Su mirada se pierde, como si hiciera un recuento mental de esas “otras cosas”. Federico Ghazarossian parece ser, finalmente, un bohemio irredento en la búsqueda eterna. “Desde la época de Don Cornelio que estoy de aquí para allá… ¿Quién no está en la búsqueda?”, pregunta.

Siempre se habló del regreso de Don Cornelio… ¿Qué opinás?

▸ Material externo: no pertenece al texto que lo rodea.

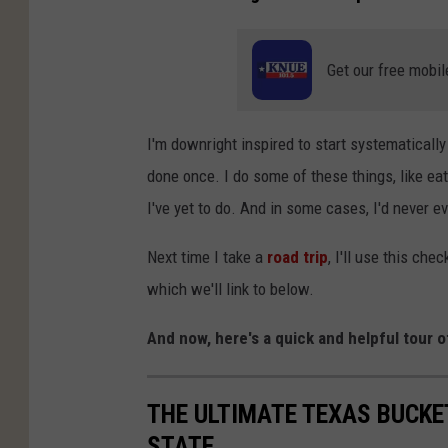
Get our free mobil
I'm downright inspired to start systematically
done once. I do some of these things, like ea
I've yet to do. And in some cases, I'd never 
Next time I take a
road trip
, I'll use this che
which we'll link to below.
And now, here's a quick and helpful tour o
THE ULTIMATE TEXAS BUCKET
STATE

-Hubo tres intentos. Y terminó siempre mal… Nos peleamos ya desde el momento de la confección de la lista de temas. No hay caso, loco, no fluye. Y cuando no fluye, no hay con qué darle. No me parece bueno volver. Tal vez soy demasiado idealista. La gente nos pide que regresemos, eh. A cada paso, desde siempre. Pero ¿para qué? Es otra época, somos otros, cambiamos. No querría lucrar con algo tan importante. Sería manchar una historia que ya fue. Lo haría, quizás gratis. Pero tampoco.

¿Imposible?

-Imposible. No da. Por suerte existe Acorazado, la música, los amigos. Donco es el ayer, Potemkin el presente. Y si proyecto hacia el futuro, lo que veo es una casita en el medio de la nada, bien lejos de Buenos Aires, bien lejos de esta locura, leyendo, escribiendo, metido en el viaje de la música, con mis bajos y contrabajos. No creo necesitar mucho más.